High‐boron high‐speed steel (HSS) is a cheap roll material. In the paper, the authors research the effect of heat treatment on the microstructure and properties of high‐boron high‐speed steel HSS roll containing 0.54% C, 1.96% B, 3.82% W, 7.06% Mo, 5.23% Cr and 2.62% Al by means of the optical microscopy (OM), the scanning electron microscopy (SEM), X‐ray diffraction (XRD) and hardness test. The results showed that as‐cast structure of boron‐bearing high‐speed steel HSS consisted of martensite, pearlite, M₂(B, C), M₃(B, C) and M₂₃(B, C)₆ type borocarbides. After quenching, the matrix transformed into the lath martensite, and M₃(B, C) dissolved into the matrix. When quenching temperature is lower than 1050°C, the hardness is increased with the increase of quenching temperature under oil cooling, while quenching temperature excels 1100°C, the hardness will decrease with the increase of quenching temperature.
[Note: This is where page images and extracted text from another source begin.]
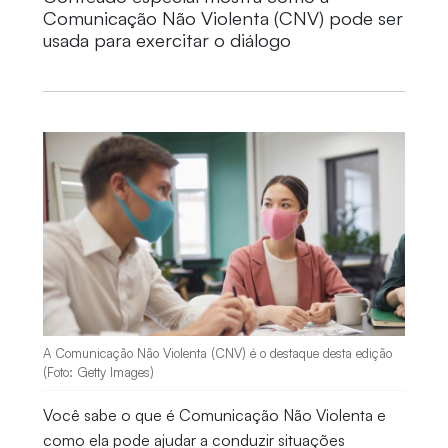
Comunicação Não Violenta (CNV) pode ser
usada para exercitar o diálogo
A Comunicação Não Violenta (CNV) é o destaque desta edição
(Foto: Getty Images)
Você sabe o que é Comunicação Não Violenta e
como ela pode ajudar a conduzir situações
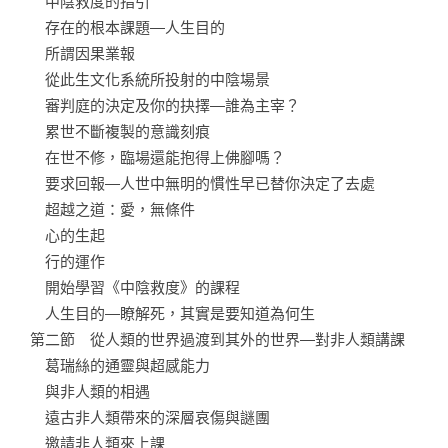
　　中陰救度的指引

　　存在的根本課題—人生目的

　　所謂因果業報

　　從此生文化系統所投射的中陰場景

　　審判庭的決定及你的抉擇—誰為主宰？

　　累世不斷複製的意識刻痕

　　在世不修，臨場還能抱得上佛腳嗎？

　　要求回報—人世中無明的慣性早已替你決定了去處

　　超越之道：愛，無條件

　　心的生起

　　行的運作

　　開始學習《中陰救度》的課程

　　人生目的—瞭解死，其實是要知道為何生

　第二節　從人類的世界過渡到其外的世界—對非人類講課

　　葛瑞絲的通靈與超感能力

　　與非人類的相遇

　　遠古非人類帶來的深層哀傷與謎團

　　邀請非人類來上課
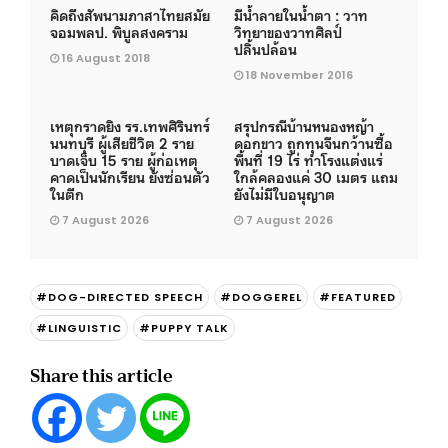
คิดถึงสัพนามภาสาไทยสมัย
มีน้ำลายในน้ำตา : วาท
จอมพลป. พิบูลสงคราม
วิทยาของวาทศิลป์
ปลิ้นปล้อน
16 August 2018
18 November 2016
เหตุกราดยิง รร.เทพศิรินทร์
สรุปกรณีบ้านหนองหญ้า
นนทบุรี ผู้เสียชีวิต 2 ราย
ดอกขาว ถูกทุนจีนกว้านซื้อ
บาดเจ็บ 15 ราย ผู้ก่อเหตุ
พื้นที่ 19 ไร่ ทำโรงแต่งแร่
คาดเป็นนักเรียน ยังซ่อนตัว
ใกล้คลองแค่ 30 เมตร แถม
ในตึก
ยังไม่มีใบอนุญาต
7 August 2026
7 August 2026
#DOG-DIRECTED SPEECH
#DOGGEREL
#FEATURED
#LINGUISTIC
#PUPPY TALK
Share this article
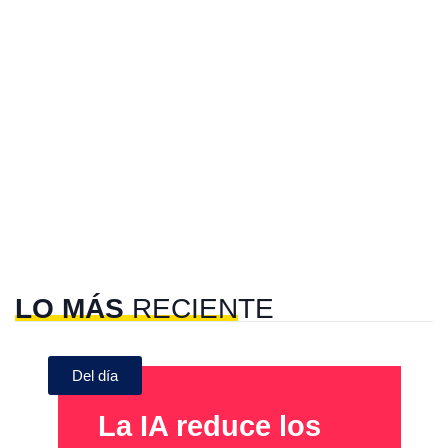
LO MÁS
RECIENTE
Del día
La IA reduce los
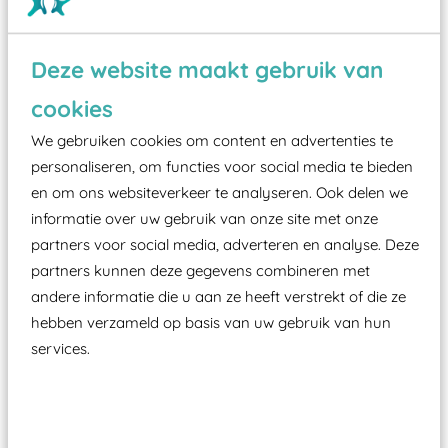
Deze website maakt gebruik van
Wist je dat:
cookies
Vanaf een valhoogte van 1,5 meter een speciale
We gebruiken cookies om content en advertenties te
valondergrond onder speeltoestellen verplicht is
personaliseren, om functies voor social media te bieden
zoals kunstgras, rubber tegels of boomschors?
en om ons websiteverkeer te analyseren. Ook delen we
Elk speeltoestel in de openbare ruimte voorzien
informatie over uw gebruik van onze site met onze
moet zijn van een typekeuring, -plaatje en
partners voor social media, adverteren en analyse. Deze
certificering, uitgegeven door een Nederlands
partners kunnen deze gegevens combineren met
aangewezen keuringsinstantie?
andere informatie die u aan ze heeft verstrekt of die ze
Wij ook speeltoestellen kunnen laten keuren zodat
hebben verzameld op basis van uw gebruik van hun
ze toch binnen het Warenwetbesluit Attractie- en
services.
Speeltoestellen vallen?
Under the condition of salt bath and air cooling, the effect of quenching temperature on the hardness is similar to the above law, but the quenching temperature obtaining the highest hardness is higher than that of oil cooling. The highest hardness is obtained while tempering at 525°C. The hardness of high‐boron high‐speed steel HSS roll is 66.5 HRC, and its impact toughness excels 13.1 J/cm². Using in pre‐finishing stands of high‐speed hot wire‐rod rolling mill, the wear rate of high‐boron HSS rolls is 0.26 mm/one thousand tons steel. However the manufacturing cost of high‐boron HSS rolls is obviously lower than that of powder metallurgy hard alloy rolls, it is only 28% of that of powder metallurgy (PM) hard alloy rolls.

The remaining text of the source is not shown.